BJP’s calculation is that illegal migrants is an issue that’s still burning, and a
promise it hopes will entice voters to bring them back to power.
New Delhi: The BJP seems to have found a new carrot to dangle in front of its key constituency ahead of elections — if you vote us back to power, we will expel ‘infiltrators’. In other words, the NRC or the National Register of Citizens.
BJP president Amit Shah has raised NRC at election campaigns in states that have nothing to do with the process. But now the BJP has changed tack.
From talking about how it is implementing the updation of NRC — an exercise aimed at identifying those who migrated illegally to Assam from Bangladesh after 1971 — it is now promising to fulfill the mandate if voted back in 2019.

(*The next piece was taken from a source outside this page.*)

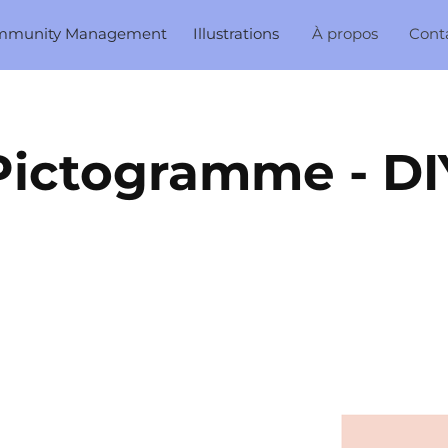
mmunity Management
Illustrations
À propos
Cont
Pictogramme - DI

Also read: Not satisfied with just Assam, BJP now intensifies demand for NRC in West Bengal
This was in evidence at a meeting in Madhya Pradesh’s Hoshangabad, where, addressing booth level party workers, Shah promised to expel ‘infiltrators’ if voted to power again.
“I have come here to make a promise to the people of Madhya Pradesh. If you bring the BJP back to power in the 2018 state and 2019 Lok Sabha elections, the BJP government will identify and expel each infiltrator from the country,” said Shah at the meeting which was held over the weekend.
‘Vote us back’
The party’s calculation, said sources, is that while an issue is still burning, it helps to ask to be voted back to fulfill the promise.
“This is effective electoral rhetoric for the BJP, which will appeal to our key votebank. The promise to implement it fully and evict infiltrators will be a crucial part of our election campaign in the run-up to 2019,” said a highly placed source in the party, who did not wish to be named.
“A promise to be fulfilled helps give the voters, especially our core electorate, a reason to vote us back to power,” said the source.
Another party leader, also on condition of anonymity, said, “It is now clear the final NRC list is unlikely to come out before 2019. There is a long-drawn process left.
“Hence, this works well as an election promise that will be met once voted back. Besides, the opposition to it by rival parties also helps BJP show how it is the only party that will take action on this,” added the leader.
National appeal
This strategy is in line with how the BJP has tried to reap the benefits of its promise of constructing the Ram temple in Ayodhya before each election, even though no progress has taken place as the matter is sub judice.
The NRC, a Supreme Court-monitored exercise, is a complex process with delicate socio-political undertones. The government or the courts are yet to discuss what would be done with those eventually left out of the final list, given deportation has serious diplomatic and humanitarian ramifications.
So far, a final draft has been released which left out around 40 lakh applicants. A long process of claims and objections has to follow, before a final list can be drafted.
Much like the Ram temple, the NRC is also geographically limited, but has a much larger national appeal among BJP’s core voters.
Speaking in Rajasthan last month, Shah said his party’s government would strike off the “termites” from the voters’ list, in an apparent reference to illegal Bangladeshi immigrants.
At the end of its two-day national executive meet in September, the BJP said, “The PM (Narendra) Modi-led Indian government will not allow India to be used as a safe haven by illegal infiltrators.”
The party added that “each infiltrator will be identified, stripped of citizenship and deported”, referring to the current Modi government’s mandate.
Contentious exercise
The BJP has now stepped up its demand for the contentious exercise to even be conducted in West Bengal, claiming they might go to court to demand it.
The party talks of NRC in the same breath as the Citizenship Amendment Bill, according to which illegal migrants who are Hindus, Sikhs, Buddhists, Jains, Parsis and Christians from Afghanistan, Bangladesh and Pakistan will be eligible for citizenship in India.
Also read: For BJP, NRC has become the national register of convenience
Effectively, the BJP is catering to its core Hindutva votebank with the thrust on deportation of illegal Muslim immigrants from Bangladesh, and citizenship for Hindus.
While the BJP government introduced the bill in Lok Sabha on 19 July 2016, it has since remained stuck due to severe political opposition to it.
“Besides NRC, the fact that the Citizenship Bill is pending gives us another appealing election promise to make,” added the first source.